![talaash movie scenes talaash movie scenes](http://2.bp.blogspot.com/-2WPMJxQWz0M/UK_bSc6RDXI/AAAAAAAAFgI/NJXhHda3SNQ/w1200-h630-p-k-no-nu/kareena_in+_talaash.jpg)
The fault, it must be said, is not in the idea of a murder mystery probing and prodding a city’s underbelly ending with an audacious, even fantastical surprise that lends the grub and grit of the story a greater significance. Reema Kagti’s Talaash – a film about a respected policeman investigating a baffling case and thus discovering a cupboard of dirty linen – is a competently made and fairly believable thriller that is ruined beyond repair by an ending that is not so much as completely preposterous as much as it is clumsily directed. Bad things happen in most thrillers and some things are broken beyond repair.

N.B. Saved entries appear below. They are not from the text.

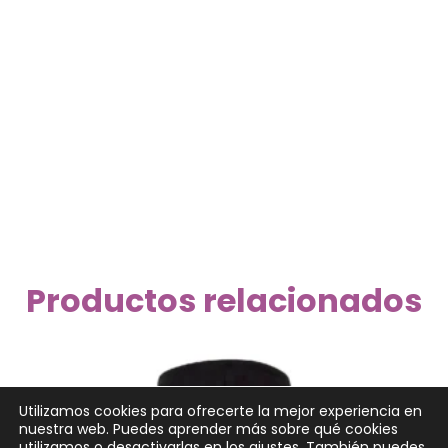
Productos relacionados
Utilizamos cookies para ofrecerte la mejor experiencia en
nuestra web. Puedes aprender más sobre qué cookies
utilizamos o desactivarlas en los
ajustes
. También puedes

![talaash movie scenes talaash movie scenes](https://i.ytimg.com/vi/O1RA_f7_z7A/maxresdefault.jpg)
Talaash movie scenes full#
Or how at the end of Khamosh, the camera with lurid solemnity gazes up from the level of the corpse at the faces of the film crew staring dumbstruck in amazement in the full glare of the arc lights. One would recall, for instance, the final moments of The Third Man in which Holly Martins waits on the road outside the frozen Austrian cemetery while Anna Schmidt, the woman whom he loves unreasonably and who loved the man whom he killed in cold blood in Vienna’s sewers, walks by coldly, unforgivingly. And unlike what Hitchcock likes to think, a good ending is not necessarily an ingenious twist, an unearned laugh or a sensuous kiss a great thriller can end ideally with a scene in which the mystery lingers on or even a scene of melancholy or ironic reflection at what has happened. In cinema, a thriller is made or marred by how it ends.